Task description>
Each record below is to be copied word for word, with pictures removed.

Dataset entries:
*** Begin section ***

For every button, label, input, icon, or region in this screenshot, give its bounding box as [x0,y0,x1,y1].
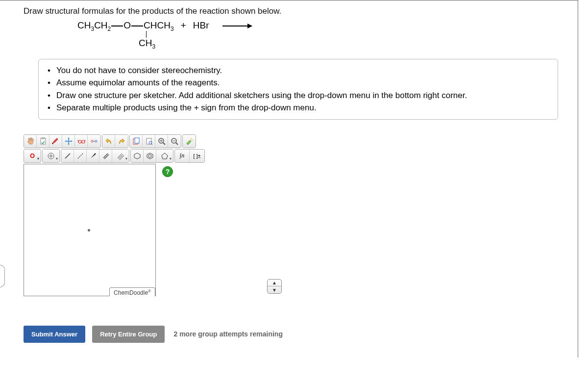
svg-marker-16 [162,153,168,159]
pentagon-dropdown[interactable] [156,150,173,162]
cut-button[interactable] [130,135,143,148]
side-tab[interactable] [0,265,5,287]
svg-point-4 [91,140,93,142]
reagent-hbr: HBr [193,20,209,31]
hexagon-button[interactable] [131,150,144,162]
marker-tool[interactable] [49,135,62,148]
glasses-tool[interactable] [75,135,88,148]
sketcher-canvas[interactable]: ? ChemDoodle® ▲ ▼ [24,164,156,296]
question-text: Draw structural formulas for the product… [24,6,568,16]
zoom-in-button[interactable] [155,135,168,148]
undo-button[interactable] [102,135,115,148]
attempts-remaining: 2 more group attempts remaining [173,330,282,338]
stepper-up-icon[interactable]: ▲ [268,280,281,287]
paste-tool[interactable] [37,135,49,148]
benzene-button[interactable] [144,150,156,162]
retry-button[interactable]: Retry Entire Group [92,326,165,343]
reaction-arrow [222,26,252,26]
double-bond-button[interactable] [99,150,112,162]
toolbar-row-2: O ∫n [ ]± [24,149,278,163]
reactant-ether: CH3CH2OCHCH3 CH3 [77,20,174,44]
single-bond-button[interactable] [61,150,74,162]
svg-point-2 [78,140,81,143]
reaction-formula: CH3CH2OCHCH3 CH3 + HBr [24,20,568,44]
canvas-atom-dot[interactable] [88,229,90,231]
add-dropdown[interactable] [43,150,59,162]
instruction-item: Separate multiple products using the + s… [48,102,549,114]
sn-button[interactable]: ∫n [175,150,190,162]
svg-point-15 [148,154,151,157]
hand-tool[interactable] [24,135,37,148]
wedge-bond-button[interactable] [87,150,99,162]
svg-rect-7 [135,138,139,143]
move-tool[interactable] [62,135,75,148]
plus-sign: + [181,20,186,31]
button-row: Submit Answer Retry Entire Group 2 more … [24,326,568,343]
svg-point-3 [82,140,85,143]
instruction-item: Assume equimolar amounts of the reagents… [48,77,549,89]
brackets-button[interactable]: [ ]± [190,150,204,162]
svg-marker-14 [147,153,153,159]
submit-button[interactable]: Submit Answer [24,326,85,343]
sketcher: O ∫n [ ]± ? [24,134,278,296]
instruction-item: Draw one structure per sketcher. Add add… [48,89,549,102]
svg-marker-13 [134,153,140,159]
help-button[interactable]: ? [162,166,173,177]
redo-button[interactable] [115,135,128,148]
toolbar-row-1 [24,134,278,148]
chemdoodle-label: ChemDoodle® [109,287,155,296]
zoom-out-button[interactable] [168,135,181,148]
sketcher-stepper[interactable]: ▲ ▼ [267,279,282,294]
atom-dropdown[interactable]: O [24,150,41,162]
svg-rect-1 [42,137,45,139]
dashed-bond-button[interactable] [74,150,87,162]
instruction-item: You do not have to consider stereochemis… [48,64,549,77]
stepper-down-icon[interactable]: ▼ [268,286,281,293]
svg-point-5 [95,140,97,142]
triple-bond-dropdown[interactable] [112,150,129,162]
clean-button[interactable] [183,135,196,148]
copy-button[interactable] [143,135,155,148]
instructions-box: You do not have to consider stereochemis… [38,59,558,120]
question-container: Draw structural formulas for the product… [0,0,578,358]
flip-tool[interactable] [88,135,100,148]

*** End section ***

Exercise result>
For every button, label, input, icon, or region in this screenshot, give its bounding box as [x0,y0,x1,y1].
svg-marker-16 [162,153,168,159]
pentagon-dropdown[interactable] [156,150,173,162]
cut-button[interactable] [130,135,143,148]
side-tab[interactable] [0,265,5,287]
svg-point-4 [91,140,93,142]
reagent-hbr: HBr [193,20,209,31]
hexagon-button[interactable] [131,150,144,162]
marker-tool[interactable] [49,135,62,148]
glasses-tool[interactable] [75,135,88,148]
sketcher-canvas[interactable]: ? ChemDoodle® ▲ ▼ [24,164,156,296]
question-text: Draw structural formulas for the product… [24,6,568,16]
zoom-in-button[interactable] [155,135,168,148]
undo-button[interactable] [102,135,115,148]
attempts-remaining: 2 more group attempts remaining [173,330,282,338]
stepper-up-icon[interactable]: ▲ [268,280,281,287]
paste-tool[interactable] [37,135,49,148]
benzene-button[interactable] [144,150,156,162]
retry-button[interactable]: Retry Entire Group [92,326,165,343]
reaction-arrow [222,26,252,26]
double-bond-button[interactable] [99,150,112,162]
toolbar-row-2: O ∫n [ ]± [24,149,278,163]
reactant-ether: CH3CH2OCHCH3 CH3 [77,20,174,44]
single-bond-button[interactable] [61,150,74,162]
svg-point-2 [78,140,81,143]
reaction-formula: CH3CH2OCHCH3 CH3 + HBr [24,20,568,44]
canvas-atom-dot[interactable] [88,229,90,231]
add-dropdown[interactable] [43,150,59,162]
instruction-item: Separate multiple products using the + s… [48,102,549,114]
sn-button[interactable]: ∫n [175,150,190,162]
svg-point-15 [148,154,151,157]
hand-tool[interactable] [24,135,37,148]
wedge-bond-button[interactable] [87,150,99,162]
svg-rect-7 [135,138,139,143]
move-tool[interactable] [62,135,75,148]
plus-sign: + [181,20,186,31]
button-row: Submit Answer Retry Entire Group 2 more … [24,326,568,343]
svg-point-3 [82,140,85,143]
instruction-item: Assume equimolar amounts of the reagents… [48,77,549,89]
brackets-button[interactable]: [ ]± [190,150,204,162]
svg-marker-14 [147,153,153,159]
submit-button[interactable]: Submit Answer [24,326,85,343]
sketcher: O ∫n [ ]± ? [24,134,278,296]
instruction-item: Draw one structure per sketcher. Add add… [48,89,549,102]
svg-marker-13 [134,153,140,159]
help-button[interactable]: ? [162,166,173,177]
redo-button[interactable] [115,135,128,148]
toolbar-row-1 [24,134,278,148]
chemdoodle-label: ChemDoodle® [109,287,155,296]
zoom-out-button[interactable] [168,135,181,148]
sketcher-stepper[interactable]: ▲ ▼ [267,279,282,294]
atom-dropdown[interactable]: O [24,150,41,162]
svg-rect-1 [42,137,45,139]
dashed-bond-button[interactable] [74,150,87,162]
instruction-item: You do not have to consider stereochemis… [48,64,549,77]
stepper-down-icon[interactable]: ▼ [268,286,281,293]
svg-point-5 [95,140,97,142]
triple-bond-dropdown[interactable] [112,150,129,162]
clean-button[interactable] [183,135,196,148]
copy-button[interactable] [143,135,155,148]
instructions-box: You do not have to consider stereochemis… [38,59,558,120]
question-container: Draw structural formulas for the product… [0,0,578,358]
flip-tool[interactable] [88,135,100,148]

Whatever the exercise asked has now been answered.